A dedicated internationalist, he was a supporter of Esperanto. He described patriotism as “a backwards, inopportune and harmful idea”, “a senseless doctrine” fostered by governors holding their people in subjection. He died alone in 1910, having witnessed without sympathy the first stages of the decline of the empire of which he was a child. His name was Leo Tolstoy.
Tolstoy’s ideas are as searingly relevant today as they ever were and man’s progress comes across like the negative image of the mediocre tyrant who thinks he is a new tsar, sowing death and destruction to restore the territorial integrity of the old Empire and its system of values. But to this day, there are Russian citizens who are closer to Tolstoy than they are to Putin; on the day of the invasion, they began to protest in their masses: at least 1800 have been arrested to date. This immediate repression was condemned by the UN, but is by no means over.
In 1992, following the dissolution of the USSR, the Treaty of Maastricht instituted a common foreign and security policy, one of the aims of which was to maintain peace and reinforce international security.
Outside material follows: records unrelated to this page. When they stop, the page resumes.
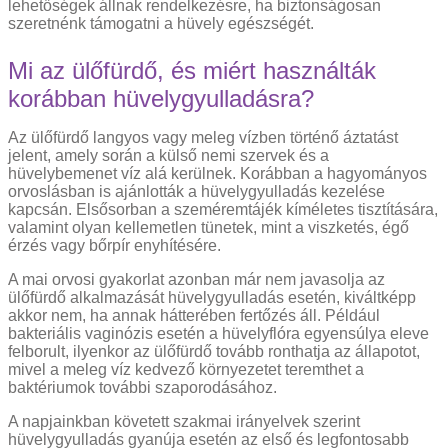
lehetőségek állnak rendelkezésre, ha biztonságosan
szeretnénk támogatni a hüvely egészségét.
Mi az ülőfürdő, és miért használták
korábban hüvelygyulladásra?
Az ülőfürdő langyos vagy meleg vízben történő áztatást
jelent, amely során a külső nemi szervek és a
hüvelybemenet víz alá kerülnek. Korábban a hagyományos
orvoslásban is ajánlották a hüvelygyulladás kezelése
kapcsán. Elsősorban a szeméremtájék kíméletes tisztítására,
valamint olyan kellemetlen tünetek, mint a viszketés, égő
érzés vagy bőrpír enyhítésére.
A mai orvosi gyakorlat azonban már nem javasolja az
ülőfürdő alkalmazását hüvelygyulladás esetén, kiváltképp
akkor nem, ha annak hátterében fertőzés áll. Például
bakteriális vaginózis esetén a hüvelyflóra egyensúlya eleve
felborult, ilyenkor az ülőfürdő tovább ronthatja az állapotot,
mivel a meleg víz kedvező környezetet teremthet a
baktériumok további szaporodásához.
A napjainkban követett szakmai irányelvek szerint
hüvelygyulladás gyanúja esetén az első és legfontosabb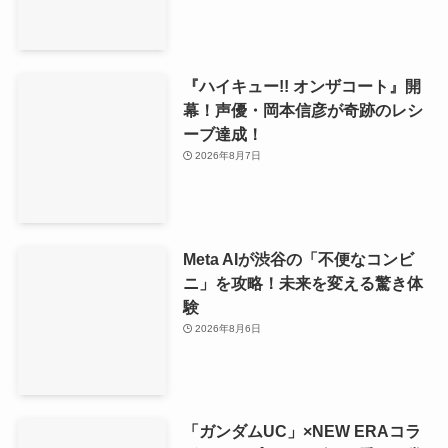
『ハイキュー!! オンザコート』開
幕！声優・岡本信彦が奇跡のレシ
ーブ達成！
2026年8月7日
Meta AIが渋谷の「不便なコンビ
ニ」を攻略！未来を変える驚き体
験
2026年8月6日
「ガンダムUC」×NEW ERAコラ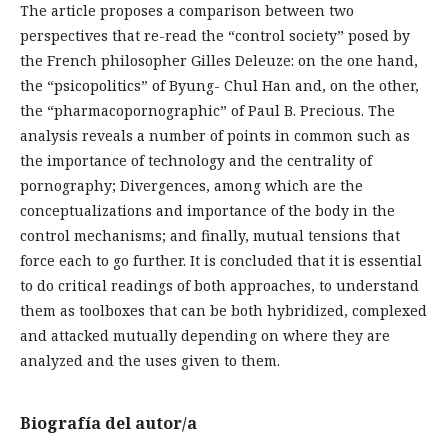
The article proposes a comparison between two
perspectives that re-read the “control society” posed by
the French philosopher Gilles Deleuze: on the one hand,
the “psicopolitics” of Byung- Chul Han and, on the other,
the “pharmacopornographic” of Paul B. Precious. The
analysis reveals a number of points in common such as
the importance of technology and the centrality of
pornography; Divergences, among which are the
conceptualizations and importance of the body in the
control mechanisms; and finally, mutual tensions that
force each to go further. It is concluded that it is essential
to do critical readings of both approaches, to understand
them as toolboxes that can be both hybridized, complexed
and attacked mutually depending on where they are
analyzed and the uses given to them.
Biografía del autor/a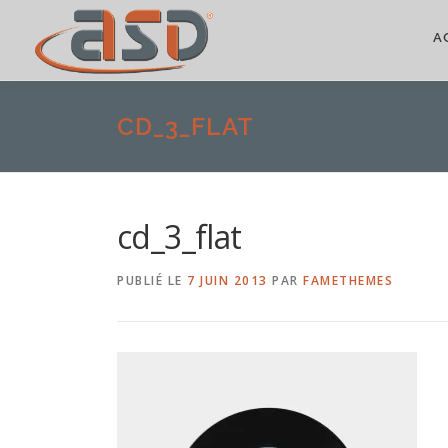
A
CD_3_FLAT
cd_3_flat
PUBLIÉ LE
7 JUIN 2013
PAR
FAMETHEMES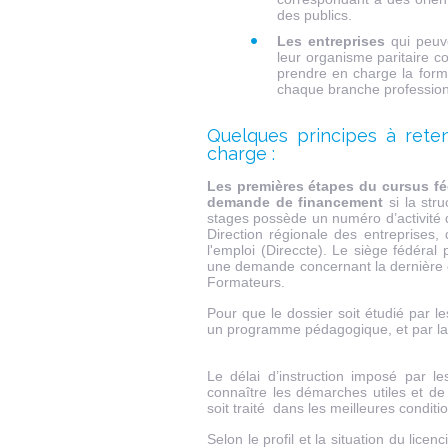
des publics.
Les entreprises
qui peuve
leur organisme paritaire 
prendre en charge la forma
chaque branche profession
Quelques principes à ret
charge :
Les premières étapes du cursus fédé
demande de financement
si la str
stages possède un numéro d’activité d
Direction régionale des entreprises,
l'emploi (Direccte). Le siège fédéra
une demande concernant la dernière é
Formateurs.
Pour que le dossier soit étudié par l
un programme pédagogique, et par la 
Le délai d’instruction imposé par l
connaître les démarches utiles et d
soit traité dans les meilleures conditi
Selon le profil et la situation du li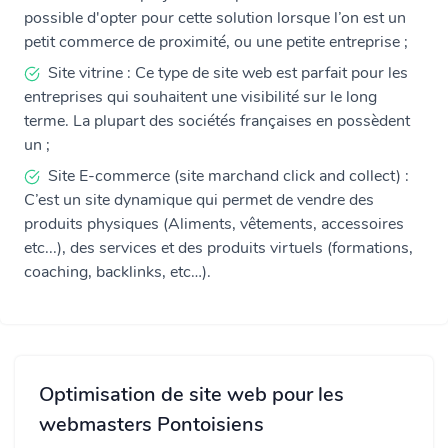
possible d'opter pour cette solution lorsque l’on est un
petit commerce de proximité, ou une petite entreprise ;
Site vitrine : Ce type de site web est parfait pour les
entreprises qui souhaitent une visibilité sur le long
terme. La plupart des sociétés françaises en possèdent
un ;
Site E-commerce (site marchand click and collect) :
C’est un site dynamique qui permet de vendre des
produits physiques (Aliments, vêtements, accessoires
etc...), des services et des produits virtuels (formations,
coaching, backlinks, etc…).
Optimisation de site web pour les
webmasters Pontoisiens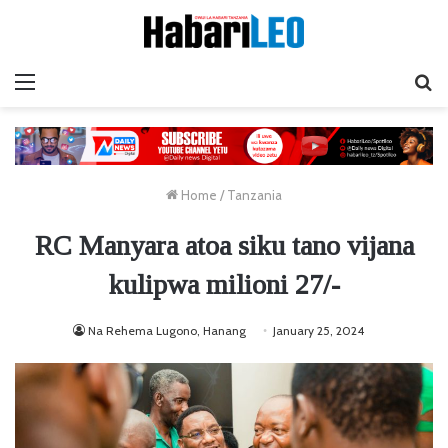
Menu
Ta
Home
/
Tanzania
RC Manyara atoa siku tano vijana
kulipwa milioni 27/-
Na Rehema Lugono, Hanang
January 25, 2024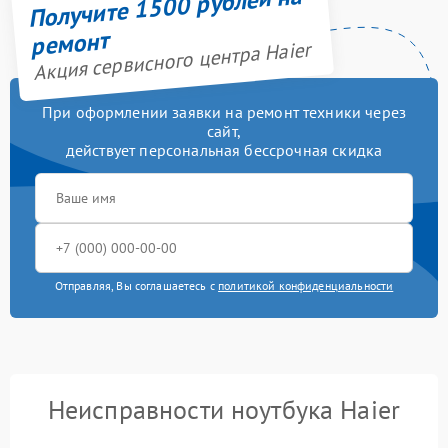
Получите 1500 рублей на
ремонт
Акция сервисного центра Haier
При оформлении заявки на ремонт техники через
сайт,
действует персональная бессрочная скидка
Отправляя, Вы соглашаетесь с
политикой конфиденциальности
Неисправности ноутбука Haier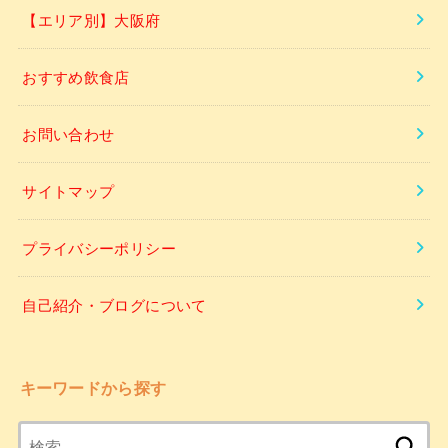
【エリア別】大阪府
おすすめ飲食店
お問い合わせ
サイトマップ
プライバシーポリシー
自己紹介・ブログについて
キーワードから探す
検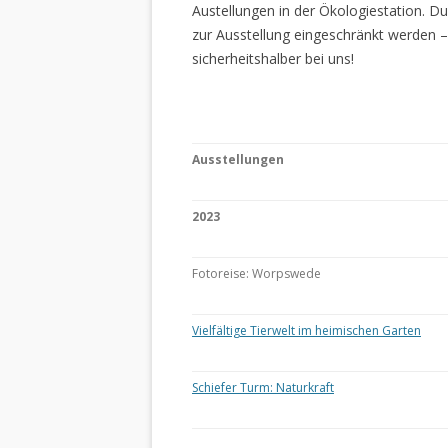
Austellungen in der Ökologiestation. 
zur Ausstellung eingeschränkt werden –
sicherheitshalber bei uns!
Ausstellungen
2023
Fotoreise: Worpswede
Vielfältige Tierwelt im heimischen Garten
Schiefer Turm: Naturkraft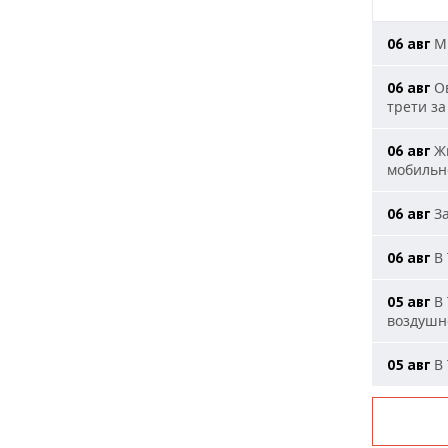
МИ
06 авг
Ов
06 авг
трети за
Жи
06 авг
мобильн
За
06 авг
В 
06 авг
В 
05 авг
воздушн
В 
05 авг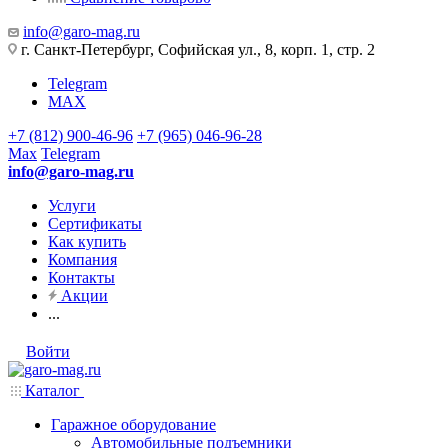
info@garo-mag.ru
г. Санкт-Петербург, Софийская ул., 8, корп. 1, стр. 2
Telegram
MAX
+7 (812) 900-46-96
+7 (965) 046-96-28
Max
Telegram
info@garo-mag.ru
Услуги
Сертификаты
Как купить
Компания
Контакты
Акции
...
Войти
Каталог
Гаражное оборудование
Автомобильные подъемники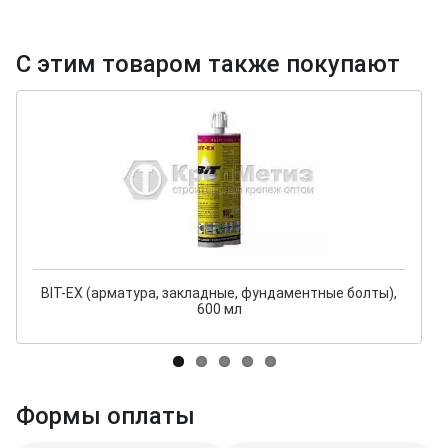
С этим товаром также покупают
BIT-ЕХ (арматура, закладные, фундаментные болты),
600 мл
Формы оплаты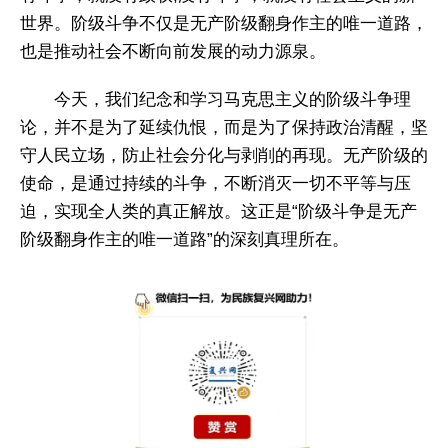
世界。阶级斗争不仅是无产阶级翻身作主的唯一道路，
也是推动社会不断向前发展的动力源泉。
今天，我们纪念和学习马克思主义的阶级斗争理
论，并不是为了延续仇恨，而是为了保持政治清醒，坚
守人民立场，防止社会分化与剥削的再现。无产阶级的
使命，是通过持续的斗争，不断消灭一切不平等与压
迫，实现全人类的真正解放。这正是“阶级斗争是无产
阶级翻身作主的唯一道路”的深刻真理所在。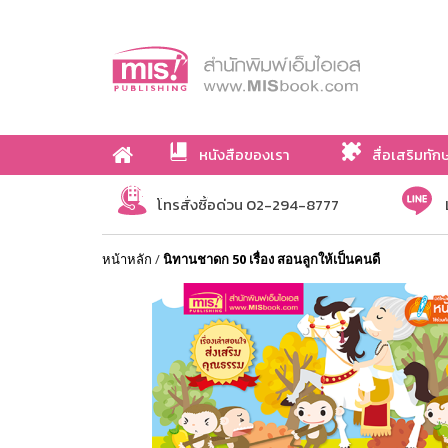
หนังสือของเรา
สื่อเสริมทัก
เกี่ยวกับเรา
โทรสั่งซื้อด่วน 02-294-8777
หน้าหลัก
/
นิทานชาดก 50 เรื่อง สอนลูกให้เป็นคนดี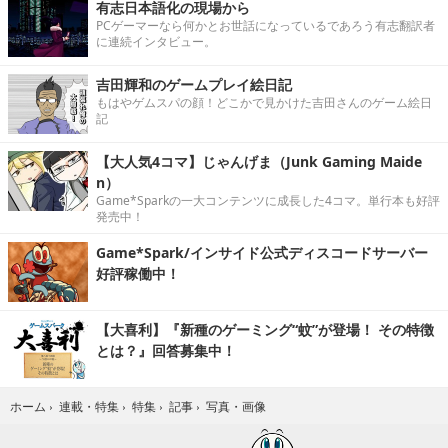
有志日本語化の現場から
PCゲーマーなら何かとお世話になっているであろう有志翻訳者
に連続インタビュー。
吉田輝和のゲームプレイ絵日記
もはやゲムスパの顔！どこかで見かけた吉田さんのゲーム絵日
記
【大人気4コマ】じゃんげま（Junk Gaming Maide
n）
Game*Sparkの一大コンテンツに成長した4コマ。単行本も好評
発売中！
Game*Spark/インサイド公式ディスコードサーバー
好評稼働中！
【大喜利】『新種のゲーミング“蚊”が登場！ その特徴
とは？』回答募集中！
写真・画像
ホーム
›
連載・特集
›
特集
›
記事
›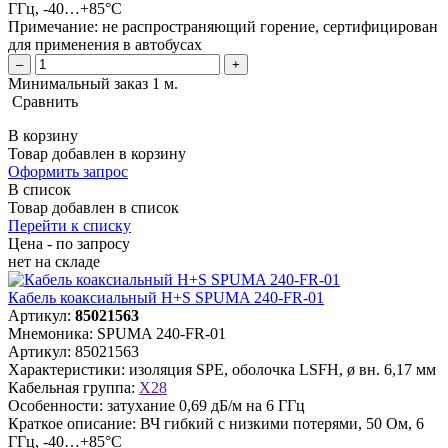
ГГц, -40…+85°C
Примечание:
не распространяющий горение, сертифицирован
для применения в автобусах
–
+
Минимальный заказ 1 м.
Сравнить
В корзину
Товар добавлен в корзину
Оформить запрос
В список
Товар добавлен в список
Перейти к списку
Цена - по запросу
нет
на складе
Кабель коаксиальный H+S SPUMA 240-FR-01
Артикул:
85021563
Мнемоника:
SPUMA 240-FR-01
Артикул:
85021563
Характеристики:
изоляция SPE, оболочка LSFH, ø вн. 6,17 мм
Кабельная группа:
X28
Особенности:
затухание 0,69 дБ/м на 6 ГГц
Краткое описание:
ВЧ гибкий с низкими потерями, 50 Ом, 6
ГГц, -40…+85°C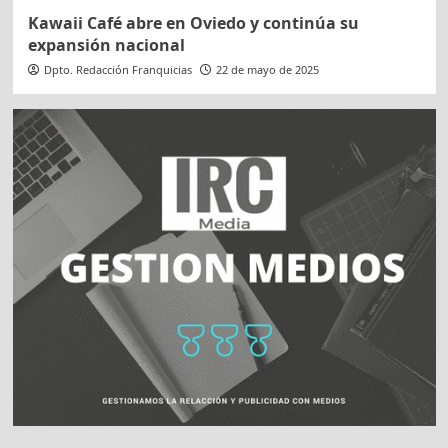
Kawaii Café abre en Oviedo y continúa su
expansión nacional
Dpto. Redacción Franquicias
22 de mayo de 2025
It referred to a “common foreign and security policy including the eventual framing of a common defence policy, which might in time lead to a common defence” (article J.4(1)).
Thirty years have passed and this has apparently not been enough time. No doubt the tyrant of the Kremlin should be held accountable for his crimes, but history will also hold the European leaders to account for their failure to abide by this treaty, indirectly contributing to the conditions which have allowed the possibility of a war of destruction against a democratic state that is both neighbour and friend, even though it is linked to the European Union by a substantial association agreement.
Admittedly, the EU has pulled off the tour de force of making war between its own members impossible. However, it did not anticipate the exploitation, by the survivors of the former USSR, of a considerable degree of bitterness and frustration towards the West. The Treaty of Versailles humiliated Germany: twenty years later, a dangerous madman offered it revenge. The democracies underestimated him and were unprepared. They believed in democracy.
The European Union is an economic success story. Its basic premise, even though it invests in areas such as education and culture, remains guided by the economy and competitiveness. And the punishments for those who step out of line consist of hitting them – hard – in the wallet. Similarly, what it uses to bring to heel a regime that is trampling over the values of law, freedom and democracy is invariably ready-made economic and financial sanctions. But how can you negotiate with a despot who isn’t interested in the economy or values, but just the art of war? How do you reason with somebody who is evidently rational in his methodology, but verges on madness in his plans and arguments, as shown by his last two public speeches? Democratic Europe is way out of its comfort zone.
And this is where tragedy comes back in: a long period of peace at home does not guarantee that it will continue forever. It will have unfortunately brought about something that another great Russian, Aleksandr Solzhenitsyn, accurately predicted: the decline of courage (Harvard speech, 1978). This decline is particularly dangerous when dealing with an opponent who respects only force, however predictable he may be. It is particularly shocking in view of the courage shown by Ukrainian soldiers and those fighting for democracy in Russia and Belarus.